“I wanted to talk to you.”
“Me?” She seemed surprised that Vhalla would seek her out.
“Yes. I want your advice,” Vhalla affirmed.
“What about mine?” Fritz squinted at Vhalla, making a show of pouting.
“Yours is always welcome, Fritz.” The Southerner would add a completely different perspective from someone who wasn’t of the West and wasn’t nobility either.
“Don’t you have an Emperor you could ask?” Elecia ignored the carcivi board entirely now, giving Vhalla her full attention.
“I do, but I know what he’ll say. I want to know what you’ll say.” Vhalla gave the skeptical woman a small smile. “What kind of Empress will I be if I ignore some of the best counsel available to me?”
Elecia seemed surprised. She tapped on one of the carcivi tokens for a moment in thought. “Very well, what is it you seek?”
“I spoke with Jax.” Vhalla let the weight of the interaction with Jax pull down her voice, taking the smile off her cheeks with it.
“I see.” Elecia heard everything Vhalla had hoped for.
“I know the truth now.”
“He told you?” Elecia seemed surprised. “The truth? Not one of his colorful lies that he uses to scare people away?”
“He told me one of those first.” Vhalla wanted to put to rest any confusion over what she really did or did not know.
“And you got the truth out of him . . .” There was a concerned glint to Elecia’s voice that Vhalla affirmed with a small nod. Got the truth out of him, that was a good way to put it, because it certainly hadn’t been graceful. “So, if you know, what do you need from me?”
“What are you two talking about?” Fritz reminded them both that he was still there.
Vhalla and Elecia shared an uncertain look. “Fritz—” they started at the same time.
“Fritz,” Vhalla took the lead. This was her responsibility now. She was the one who had dredged it up, she would be the one who would handle it. “Jax is owned by the crown as a punishment for a crime.”
Fritz didn’t seem shocked, but his expression told her clearly that this was the first time he was hearing it put so simply.
“But the crime, however heinous it seems on the surface, isn’t what it appears. He’s innocent.”
“Not quite,” Elecia interjected with a heavy sigh. “He did kill the lord—”
“But, given the circumstances—”
“I understand that.” Elecia held up a hand, indicating that she now had the floor, and Vhalla would wait to speak. “But that fact remains. And while that murder may have been in the defense of another, he killed the lord’s wife and other child in cold blood.”
Vhalla wouldn’t quite have described Jax’s blood as cold. “But only because they knew what was happening.”
“Even still,” Elecia shook her head. “It’s all a gray area mess.
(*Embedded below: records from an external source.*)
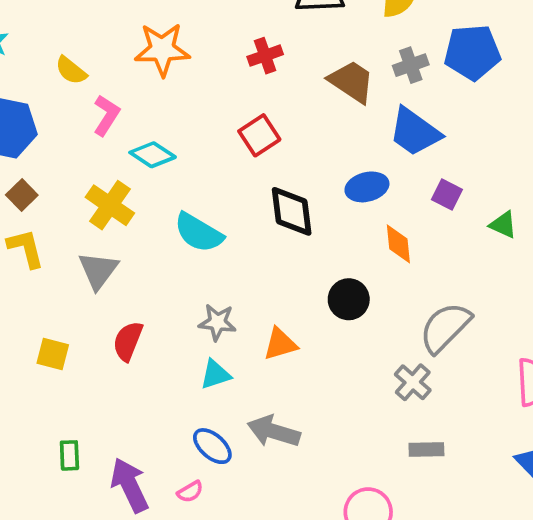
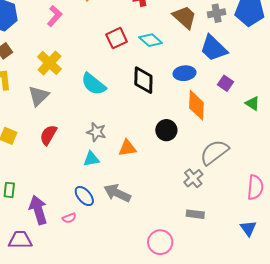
red square: (259, 135) -> (117, 38), moved
cyan diamond: (153, 155) -> (151, 40), moved
orange diamond: (398, 244) -> (196, 105), size x1.4

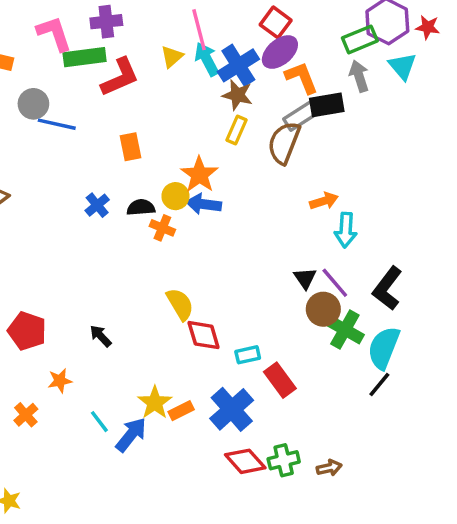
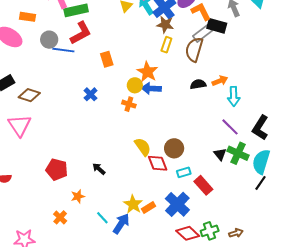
red L-shape: (120, 77) -> (81, 33), moved
black rectangle: (327, 105) -> (217, 26), turned 30
black semicircle: (141, 207) -> (198, 84), moved
black triangle: (305, 278) -> (220, 154), moved
brown circle: (323, 309) -> (174, 148), moved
When his betrothed ran into the fire, his emotions were too far gone to stop the flames. He’s not as guilty as he makes himself sound, I’ll grant you that, but he’s not innocent either.”
“Did he—does he—feel sorry for it?” Fritz asked.
“Somewhat,” Elecia conceded.
“Why does he lie about it?” Vhalla quickly corrected herself, “Or tell half-truths.”
“To save her memory.” Elecia looked out the window, avoiding eye-contact for what may have been the first time in her life. The woman’s voice was soft, almost gentle, contemplative. “He loved her deeply, and he would rather endure people scorning him than try to clear his name at the cost of letting the world know how she had been violated. And the only one who knows the real truth of what happened that night is Jax; he’s the only one alive to tell the tale. The rest of us who know certainly won’t violate his trust by doing so.”
“Do you believe him?” Fritz stole the words out of Vhalla’s mouth.
“I do.” Elecia returned physically and mentally to the group. “When I first found out, I went to Aldrik, who pointed me to Erion. He told me how Jax had hand-picked through the char for her bones, carrying them in a box along with his confession, begging for a proper Rite of Sunset.”